ビニール傘を畳む手が、小刻みに震えている。
透き通るような肌。色素の薄い瞳。
どこかで見覚えがあるような気もしたが、それは職業病みたいなものだ。
俺は毎日、何十人もの他人の人生を覗き見ているのだから。
「あの……探している日があるんです」
鈴を転がしたような声だった。
けれど、その響きには切迫した何かが混じっている。
「日付は?」
「三年前の、八月十四日」
俺は端末を操作する。
三年前の八月十四日。
世間的には何の変哲もない火曜日だ。
「在庫を確認します。
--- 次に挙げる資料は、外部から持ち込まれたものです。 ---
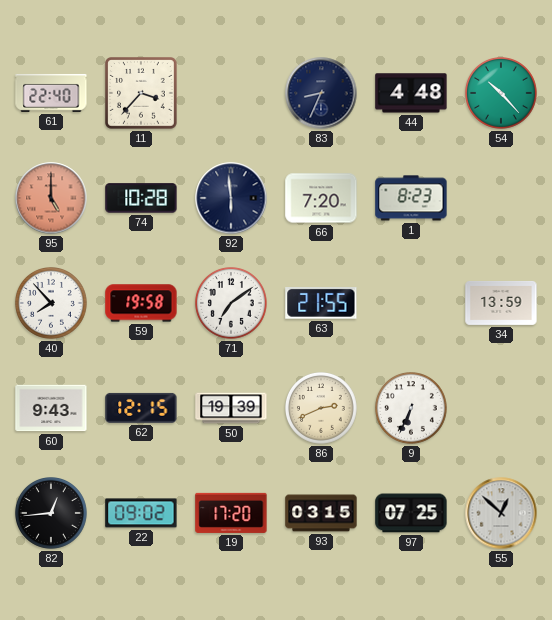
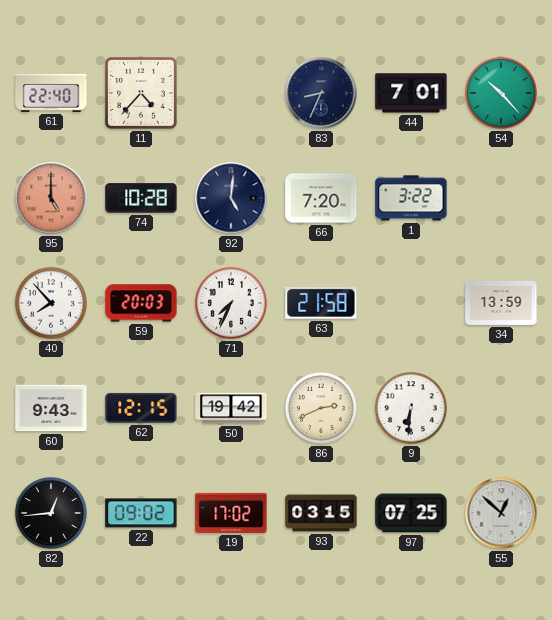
11: 3:37 -> 4:37
44: 4:48 -> 7:01
92: 5:59 -> 5:01
1: 8:23 -> 3:22
59: 19:58 -> 20:03
71: 7:09 -> 7:34
63: 21:55 -> 21:58
50: 19:39 -> 19:42
9: 6:34 -> 6:31
19: 17:20 -> 17:02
……その日の記憶なら、サラリーマンの『不倫発覚の修羅場』か、女子高生の『初めての失恋』がありますけど」
「違います」
彼女はカウンターに身を乗り出した。
濡れた髪から雫が落ち、木の天板に染みを作る。
「私が欲しいのは、貴方の記憶です。カイトさん」
心臓が、早鐘を打った。
名札なんて着けていない。
俺の名前を知っている客など、この街にはいないはずだ。
「俺の……? 残念ですが、俺は自分の記憶は売らない主義でね」
嘘だ。
本当は、売り払ってしまって『無い』のだ。
俺の頭の中には、三年前の夏以前の記憶がごっそりと抜け落ちている。
医者は事故の後遺症だと言ったが、俺自身には事故に遭った記憶すらなかった。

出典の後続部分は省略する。